Environmental permittivity-asymmetric BIC metasurfaces with electrical reconfigurability

TL;DR

This paper presents a novel approach to creating reconfigurable bound states in the continuum (BICs) by environmental permittivity asymmetry, enabling active tuning without altering resonator geometry, demonstrated with electro-optic polymer integration.

Contribution

It introduces environmental symmetry breaking via refractive index contrast for permittivity-driven quasi-BICs, bypassing geometric symmetry breaking limitations and enabling electrical reconfigurability.

Findings

Demonstrated electrically reconfigurable qBICs using PANI polymer.

Achieved rapid switching speeds and high durability.

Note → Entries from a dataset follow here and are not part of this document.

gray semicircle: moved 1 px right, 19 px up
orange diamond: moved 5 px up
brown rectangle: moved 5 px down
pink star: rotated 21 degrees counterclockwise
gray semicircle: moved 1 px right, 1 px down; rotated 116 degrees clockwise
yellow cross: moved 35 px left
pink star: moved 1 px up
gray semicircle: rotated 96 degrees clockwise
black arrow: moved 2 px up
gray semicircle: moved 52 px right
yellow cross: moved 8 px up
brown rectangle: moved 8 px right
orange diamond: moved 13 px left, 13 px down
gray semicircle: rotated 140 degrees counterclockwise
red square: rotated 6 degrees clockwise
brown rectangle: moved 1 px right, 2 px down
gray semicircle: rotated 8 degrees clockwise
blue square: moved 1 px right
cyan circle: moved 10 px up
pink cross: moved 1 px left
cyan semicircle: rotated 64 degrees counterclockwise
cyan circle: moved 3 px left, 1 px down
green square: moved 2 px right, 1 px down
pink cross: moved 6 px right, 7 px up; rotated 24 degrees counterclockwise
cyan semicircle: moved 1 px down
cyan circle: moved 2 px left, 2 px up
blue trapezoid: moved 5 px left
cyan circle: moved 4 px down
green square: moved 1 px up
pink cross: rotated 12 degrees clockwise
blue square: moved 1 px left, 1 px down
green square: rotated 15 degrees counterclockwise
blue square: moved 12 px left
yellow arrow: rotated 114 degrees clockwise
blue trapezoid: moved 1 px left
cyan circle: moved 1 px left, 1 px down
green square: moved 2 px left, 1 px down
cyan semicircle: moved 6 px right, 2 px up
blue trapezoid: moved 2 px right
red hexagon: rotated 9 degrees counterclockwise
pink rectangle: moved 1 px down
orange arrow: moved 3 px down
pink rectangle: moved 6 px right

Enhanced optical response to environmental changes.

Abstract

In the rapidly evolving field of nanophotonics, achieving precise spectral and temporal light manipulation at the nanoscale remains a critical challenge. While photonic bound states in the continuum (BICs) have emerged as a powerful means of controlling light, their common reliance on geometrical symmetry breaking for obtaining tailored resonances makes them highly susceptible to fabrication imperfections and fundamentally limits their maximum resonance quality factor. Here, we introduce the concept of environmental symmetry breaking by embedding identical resonators into a surrounding medium with carefully placed regions of contrasting refractive indexes, activating permittivity-driven quasi-BIC resonances without any alterations of the underlying resonator geometry and unlocking an additional degree of freedom for light manipulation through actively tuning the surrounding refractive index contrast. We demonstrate this concept by integrating polyaniline (PANI), an electro-optically active polymer, to achieve electrically reconfigurable qBICs. This integration not only demonstrates rapid switching speeds, and exceptional durability but also significantly boosts the system's optical response to environmental perturbations. Our strategy significantly expands the capabilities of resonant light manipulation through permittivity modulation, opening avenues for on-chip optical devices, advanced sensing, and beyond.